Didorong oleh kesuksesan mereka, pasangan ini mendirikan badan amal resmi atas nama bayi mereka yang disebut Remember Rufus yang didedikasikan untuk mengumpulkan uang guna membeli lebih banyak Cddle Cots untuk rumah sakit di seluruh negeri.
“Mengingat Rufus sangat bermanfaat bagi perjalanan penyembuhan kami,” kata Ceri.
“Ini sangat membantu saya untuk memiliki waktu untuk fokus pada Rufus, itu adalah cara saya mengasuhnya.
“Ini memungkinkan kami untuk menyebutkan namanya dan berbicara tentang dia serta menceritakan kisahnya dan menjaga dia tetap hidup di keluarga kami.”
Billy dan Ceri kini menjadi orang tua dari bayi pelangi mereka Aldous yang lahir pada November 2021, dan diakuinya kehamilan tersebut merupakan pengalaman yang luar biasa sulit.
“Kehamilan kedua saya sangat buruk karena pengalaman pertama saya – kami tidak memberi tahu siapa pun bahwa kami hamil sampai dia lahir,” kata Ceri.
“Kami benar-benar tidak percaya dia akan pulang bersama kami sampai kami benar-benar membawanya pulang.
“Kami dirawat dengan sangat baik, kami melakukan pemindaian ekstra – ia dilahirkan sedikit lebih awal untuk membatasi risiko solusio plasenta dan sindrom HELLP.”
Aldous yang berusia delapan bulan adalah bayi yang bahagia dan sehat, dan orang tuanya sangat berhati-hati untuk memastikan Rufus menjadi bagian besar dalam kehidupan adiknya.
“Aldous datang ke perjalanan amal kami untuk mengantarkan Cuddle Cots yang kini berusia 21 tahun,” kata Ceri.
“Rufus adalah nama tengahnya dan kami memiliki rak khusus yang didedikasikan untuk saudara laki-lakinya di kamar bayinya.
“Setiap hari Minggu ketika Rufus lahir pada pukul 16.46, kami pergi ke taman kanak-kanak dan membacakannya sebuah cerita sebagai sebuah keluarga yang telah menjadi tradisi yang indah.
“Rufus mungkin tidak bersama kami, tapi dia masih menjadi bagian dari keluarga kami dan saya akan selalu menjadi ibunya.”
Ceri dan Billy kini menggalang dana untuk membeli tempat tidur yang lebih nyaman untuk mengenang putra mereka.
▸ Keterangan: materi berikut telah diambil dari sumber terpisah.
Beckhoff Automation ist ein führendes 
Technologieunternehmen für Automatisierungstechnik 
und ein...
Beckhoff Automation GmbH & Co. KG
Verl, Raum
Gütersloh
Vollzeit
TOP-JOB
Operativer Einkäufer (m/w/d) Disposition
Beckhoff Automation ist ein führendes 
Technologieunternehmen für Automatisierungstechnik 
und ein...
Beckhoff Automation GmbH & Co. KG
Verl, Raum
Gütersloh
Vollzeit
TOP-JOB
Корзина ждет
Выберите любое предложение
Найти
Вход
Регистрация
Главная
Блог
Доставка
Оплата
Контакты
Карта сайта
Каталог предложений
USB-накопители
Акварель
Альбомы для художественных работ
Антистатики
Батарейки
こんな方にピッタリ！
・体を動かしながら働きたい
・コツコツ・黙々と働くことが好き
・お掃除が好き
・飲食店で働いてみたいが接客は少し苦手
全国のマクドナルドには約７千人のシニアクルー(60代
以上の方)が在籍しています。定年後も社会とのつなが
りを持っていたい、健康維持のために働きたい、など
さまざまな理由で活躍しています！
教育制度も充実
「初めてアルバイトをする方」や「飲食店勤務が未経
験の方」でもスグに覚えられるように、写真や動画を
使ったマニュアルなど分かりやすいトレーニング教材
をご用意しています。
Anda dapat berdonasi untuk tujuan ini di sini https://www.rememberrufus.org/
Pasangan ini juga mengadakan setengah maraton untuk mengumpulkan uang untuk amal – Anda bisa masuk ke sini https://llhm.co.uk/
Apa itu sindrom HELLP?
Sindrom HELLP adalah kelainan hati dan pembekuan darah langka yang dapat menyerang wanita hamil. Kemungkinan besar terjadi segera setelah bayi lahir, tetapi dapat muncul kapan saja setelah minggu ke-20 kehamilan, dan dalam kasus yang jarang terjadi, sebelum minggu ke-20. Huruf-huruf dalam nama HELLP mewakili setiap bagian dari kondisi:
- “H” berarti hemolisis – di sinilah sel darah merah di dalam darah terurai
- “EL” berarti peningkatan enzim hati (protein) – tingginya jumlah enzim di hati merupakan tanda kerusakan hati
- “LP” berarti jumlah trombosit yang rendah – trombosit adalah zat dalam darah yang membantu pembekuan
Sindrom HELLP berpotensi sama berbahayanya dengan eklampsia, dan lebih umum terjadi. Satu-satunya cara untuk mengatasi kondisi ini adalah dengan melahirkan bayi sesegera mungkin.